El Pterodactylus era un pequeño pterosaurio que vivió en el último período del Jurásico, coincidiendo con muchos grupos de dinosaurios. El Pterodactylus es típico de los pterosaurios de cola corta (pterodactiloideos): su cola era mucho más corta que la de los pterosaurios primitivos. El suborden continuó hasta el final del Cretácico, pero el Pterodactylus sólo se conoce del Jurásico superior. Los primeros ejemplares se encontraron en Solnhofen, en Baviera, Alemania, los mismos estratos que han producido el famoso Archaeopteryx.

Morfología y tamaño

El Pterodactylus era de tamaño pequeño a moderado comparado con otros pterosaurios: los ejemplares adultos suelen presentar una envergadura aproximada de 0,5 a 1 metro, dependiendo de la especie y de si el individuo era juvenil o adulto. Tenía un cráneo relativamente largo y estrecho, dotado de numerosas dientes delgados y cónicos en la parte frontal del hocico, adaptados para capturar presas pequeñas. La membrana alar (patagio) estaba sostenida por un cuarto dedo extremadamente alargado, característica típica de los pterosaurios. Sus huesos eran huecos y ligeros, lo que favorecía el vuelo.

Alimentación y comportamiento

Por la forma del pico y los dientes se interpreta que El Pterodactylus era principalmente piscívoro y se alimentaba de peces pequeños, crustáceos e invertebrados marinos; también podría haber atrapado insectos o carroña según la disponibilidad. Probablemente forrajeaba en zonas costeras y en las aguas poco profundas de las lagunas, lanzándose a la superficie o pescando mientras volaba cerca del agua.

Hábitat y paleoecología

Los estratos de Solnhofen son lutitas y calizas finas ricas en fósiles. Estos depósitos de carbonato se formaron en lagunas cálidas y someras, en un ambiente de arrecifes e islas carbonatadas. El Pterodactylus puede haber vivido en pequeñas islas de la laguna o en la costa; también es posible que individuos que vivían cuesta adentro fueran arrastrados a la laguna por tormentas. La elevada salinidad y las condiciones anóxicas del fondo limitaron la vida bentónica, lo que favoreció la conservación excepcional de organismos muertos que quedaron rápidamente cubiertos por sedimento fino.

Fósiles y registro

El registro fósil de Pterodactylus es especialmente bueno en las calizas de Solnhofen: se conocen numerosos ejemplares articulados, algunos con detalles de las membranas alares y tejidos blandos. El texto original señala que “Ahora se conocen 30 ejemplares del género”; en conjunto, los hallazgos incluyen tanto adultos como juveniles, lo que ha permitido estudiar aspectos ontogenéticos (crecimiento) y variaciones morfológicas dentro del género.

Historia del estudio

El primer espécimen se encontró en el siglo XVIII y se publicó una descripción en 1784. Más tarde, Georges Cuvier dedujo que se trataba de un reptil volador; un pterosaurio juvenil descubierto en 1817 confirmó claramente esa interpretación. Desde entonces, el género ha sido objeto de debate: la identificación de distintas especies dentro de Pterodactylus, la existencia de crestas craneales y la interpretación de diferencias morfológicas como variación sexual u ontogenética han sido discutidas en la literatura paleontológica.

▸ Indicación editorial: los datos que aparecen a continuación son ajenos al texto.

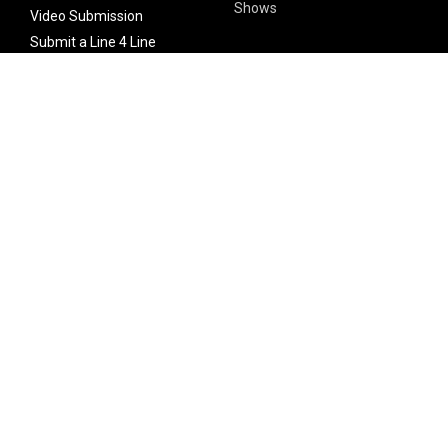
Shows
Video Submission
Submit a Line 4 Line
Noteworthy Submission
Donate
Partner with us
Features
Follow Us
Facebook
Single Maximizer
Leaks
Twitter
Merch
YouTube
Instagram
SUBSCRIBE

Aspectos relevantes y legado científico

Importancia paleontológica: Los ejemplares de Solnhofen, entre ellos los de Pterodactylus, constituyen un registro clave para comprender la diversidad y la biología de los pterosaurios durante el Jurásico tardío. Además, la conservación excepcional de estos fósiles ha permitido estudiar detalles anatómicos que en otros yacimientos no suelen conservarse.

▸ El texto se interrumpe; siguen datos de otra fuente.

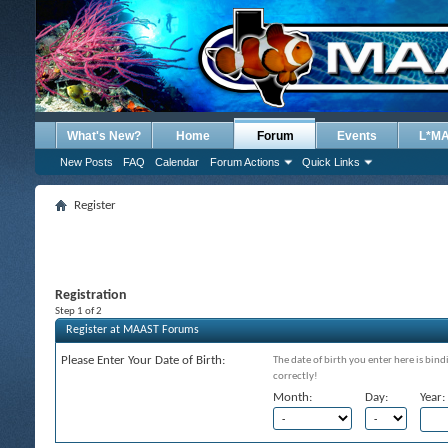
What's New?
Home
Forum
Events
L*M
New Posts
FAQ
Calendar
Forum Actions
Quick Links
Register
Registration
Step 1 of 2
Register at MAAST Forums
Please Enter Your Date of Birth:
The date of birth you enter here is bind
correctly!
Month:
Day:
Year:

Debates actuales: Aún persisten preguntas sobre la taxonomía exacta del género, la función de posibles crestas y las diferencias entre ejemplares jóvenes y adultos. La comparación con otros pterodactiloideos y nuevos análisis morfológicos y filogenéticos continúan afinando nuestra comprensión.

Conclusión

El Pterodactylus representa uno de los pterosaurios mejor conocidos del Jurásico superior, un animal volador adaptado a ambientes costeros y lagunares cuya historia fósil y científica ha sido fundamental para la paleontología de vertebrados. Los yacimientos de Solnhofen siguen siendo una fuente excepcional de información sobre la fauna y la ecología de aquella época.